CHEAP HOUSING Ideas, Use Mortgage Loans Now!

CHEAP HOUSING Ideas, Use Mortgage Loans Now! If you want to own a house and can not buy a house in cash or have no land to build your home then the right choice is by way of mortgage loans through the bank. Mortgage loans stand for Home Ownership Loan. There are two different stakeholders in mortgage loans, which are mortgage providers and home provider developers who will be in mortgage loans, although both always work together but keep in mind both have their functions and authority about mortgages that can not handle mixed. Here’s a guide to how to credit a mortgage.

cheap housing

cheap housing

You can buy cheap housing with mortgage loans programs. Determine the house to be purchased by way of mortgage loans. There are two ways to this first step, come to the bank and ask for home location information available for mortgage loans, the second you search for your home or housing through newspapers, the internet, direct surveys to multiple locations or info from advertisements.
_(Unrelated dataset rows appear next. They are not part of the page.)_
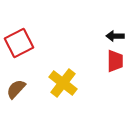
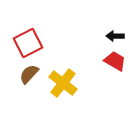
red square: moved 9 px right
red trapezoid: rotated 60 degrees counterclockwise
brown semicircle: moved 13 px right, 15 px up
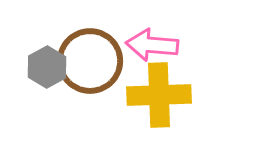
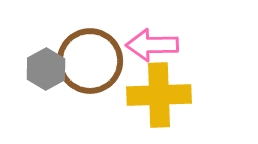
pink arrow: rotated 6 degrees counterclockwise
gray hexagon: moved 1 px left, 2 px down
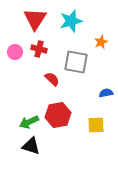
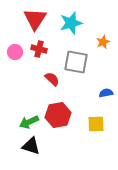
cyan star: moved 2 px down
orange star: moved 2 px right
yellow square: moved 1 px up
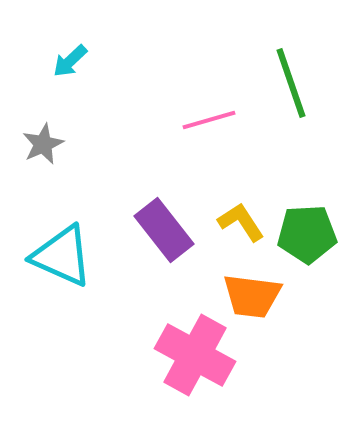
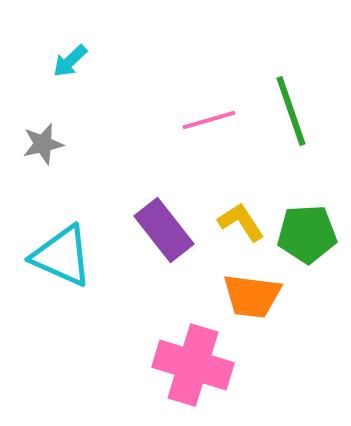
green line: moved 28 px down
gray star: rotated 12 degrees clockwise
pink cross: moved 2 px left, 10 px down; rotated 12 degrees counterclockwise
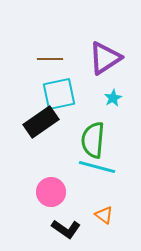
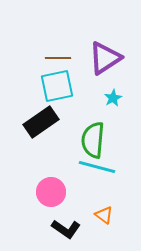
brown line: moved 8 px right, 1 px up
cyan square: moved 2 px left, 8 px up
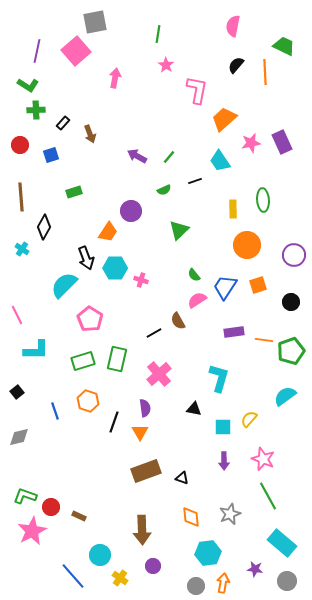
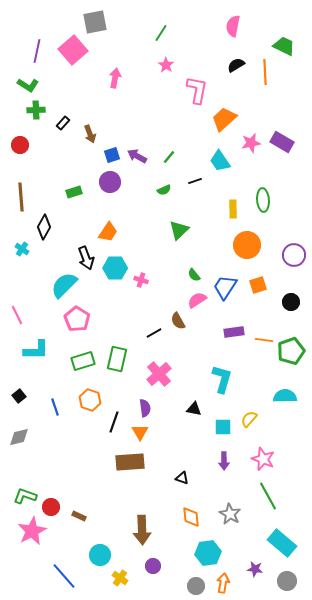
green line at (158, 34): moved 3 px right, 1 px up; rotated 24 degrees clockwise
pink square at (76, 51): moved 3 px left, 1 px up
black semicircle at (236, 65): rotated 18 degrees clockwise
purple rectangle at (282, 142): rotated 35 degrees counterclockwise
blue square at (51, 155): moved 61 px right
purple circle at (131, 211): moved 21 px left, 29 px up
pink pentagon at (90, 319): moved 13 px left
cyan L-shape at (219, 378): moved 3 px right, 1 px down
black square at (17, 392): moved 2 px right, 4 px down
cyan semicircle at (285, 396): rotated 35 degrees clockwise
orange hexagon at (88, 401): moved 2 px right, 1 px up
blue line at (55, 411): moved 4 px up
brown rectangle at (146, 471): moved 16 px left, 9 px up; rotated 16 degrees clockwise
gray star at (230, 514): rotated 20 degrees counterclockwise
blue line at (73, 576): moved 9 px left
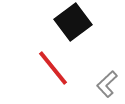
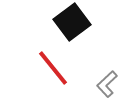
black square: moved 1 px left
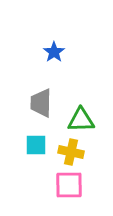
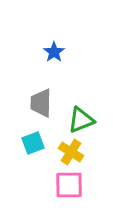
green triangle: rotated 20 degrees counterclockwise
cyan square: moved 3 px left, 2 px up; rotated 20 degrees counterclockwise
yellow cross: rotated 20 degrees clockwise
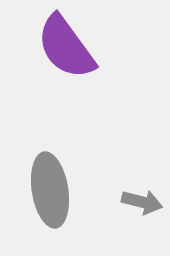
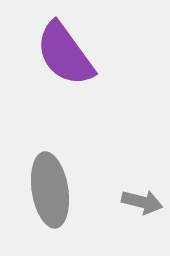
purple semicircle: moved 1 px left, 7 px down
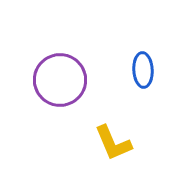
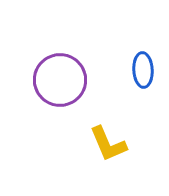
yellow L-shape: moved 5 px left, 1 px down
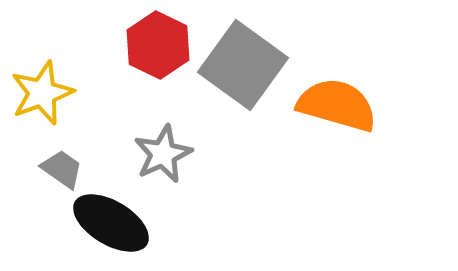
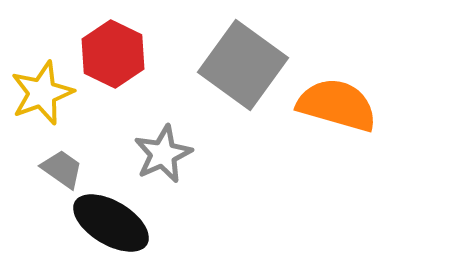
red hexagon: moved 45 px left, 9 px down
We recommend looking for some alternative homes that will purchase which will compare regarding price, ease of credit process home mortgage, shelter.
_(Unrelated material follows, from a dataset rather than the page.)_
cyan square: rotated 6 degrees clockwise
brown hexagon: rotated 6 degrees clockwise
The second step, if the target home has selected, ask all the things related to the house. For example, you choose to house, ask how much the price, how much money face, how much the cost of the sign, whether the house has built or new will made after paying a deposit. See Draw the floor plan and design, make sure the location is correct, check the housing and housing facilities if the new house will build, make sure how long the house made, and ask how the home mortgage loan process later.
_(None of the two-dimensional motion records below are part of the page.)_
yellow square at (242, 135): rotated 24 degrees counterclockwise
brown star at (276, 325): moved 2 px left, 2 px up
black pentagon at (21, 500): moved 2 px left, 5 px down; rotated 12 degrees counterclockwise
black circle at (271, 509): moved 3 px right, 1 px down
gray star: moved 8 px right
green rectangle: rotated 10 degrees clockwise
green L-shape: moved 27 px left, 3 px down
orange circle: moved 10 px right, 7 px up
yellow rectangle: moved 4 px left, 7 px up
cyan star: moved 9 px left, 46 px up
Please also read articles on cheap housing tips and related items that can inspire you titled home owning tips.

If all the information is clear and you understand, the next step is to pay the sign so as proof of booking a house or a lot of livestock let alone people or let not trigger up the price. Usually, each developer is different. Some are free.

The next step is to pay a mortgage advance when you are positive so buy a house, generally, the sign so it is part of the down payment, so if you already pay the sign, so the down payment is only paid the rest only. The down payment will refund if the home mortgage application is finally rejected by the bank.

After paying the down payment, the next step is to apply the home mortgage loan to the selected bank. Usually, developers will adjust this submission to a bank that has become a partner.

When choosing another bank, we are often asked to apply for credit home mortgages. Applying for home mortgage loan takes a right time, can reach one month. Where the requirement mortgage loans from bank has been determined such as copy of bank account all savings, work certificate, salary slip last 3 months, become permanent employee at least 2 years, copy of ID card, Marriage Letter, etc. depending on each bank.

During the submission process after the requirements submitted to the bank, there is usually a survey. The bank regularly surveys to where we work, so do not try to lie about this.

The Bank will also check history to ensure that you and your wife (if already married) not included in the black list related to credit history that may have done before. You will also be called upon to interview about your finances, if you are accustomed to managing household finances well, would be relaxed during the interview.

One thing to note, your ability in the eyes of the bank. Here your income and your wife and also how much the house price, down payment, and the length of the instalment will affect each other.

Generally the bank will require the maximum fee is 30% salary, there is also a allow 40% pay, there can combine between your income with the wife, there is only require a salary of the husband only.

If your salary is high and if you deduct 30% pay is still much more for a month, the bank will not be negotiable. The bank will answer the big income, the needs will also be significant, so whatever your salary, then must be willing only Mortgage credit home mortgage only 30% it course, do not forget if you have ever credit before and still running it will be considered included in 30%.

The price of the house, the length of the instalment, the down payment, and the salary will affect each other. If one deducted, then the other should be higher, for example, if mortgage mortgages per month want to lower, then advance should be increased, or No, the old instalment extended.

You need to think more to determine this and that also depends on the availability of your cash when going to buy a house. Do not worry, there must be a way out if you want to be patient, or you can read the article about ” tips on finding cheap housing “.

How to get cheap housing ideas?

If your home mortgage loan rejected by the bank, then what you can do, you need to turn to look for other opportunities. Such as cheaper homes, or save first to collect a down payment or find an affordable home. Or you can use cheap housing ideas from perumnas. But if the submission of home mortgage loans received by the bank, then the next is the process of building homes for homes that have not built or the implementation of credit agreements for homes that are ready handed over.

You need to prepare at least 5 million rupiahs for this process. There are many costs incurred such as taxes, insurance, notary fees, administration, etc.

Well, I just summarise how to credit mortgages, namely: home selection – pay the sign so – pay advance – mortgage loan application – Bank surveys and interviews – home construction – credit agreement. The money you need to prepare is a down payment that is 30% of the price of the house.

A lot of cheap housing ideas from internet business. There is also a 35% or even 10 – 20% depending on each developer. Little advances are usually for housing that is also cheaper. You also need to prepare money for the credit agreement and the first mortgage loan. Hopefully, by knowing how to credit this mortgage can make it easier for you who want to have a home by way of mortgage loans.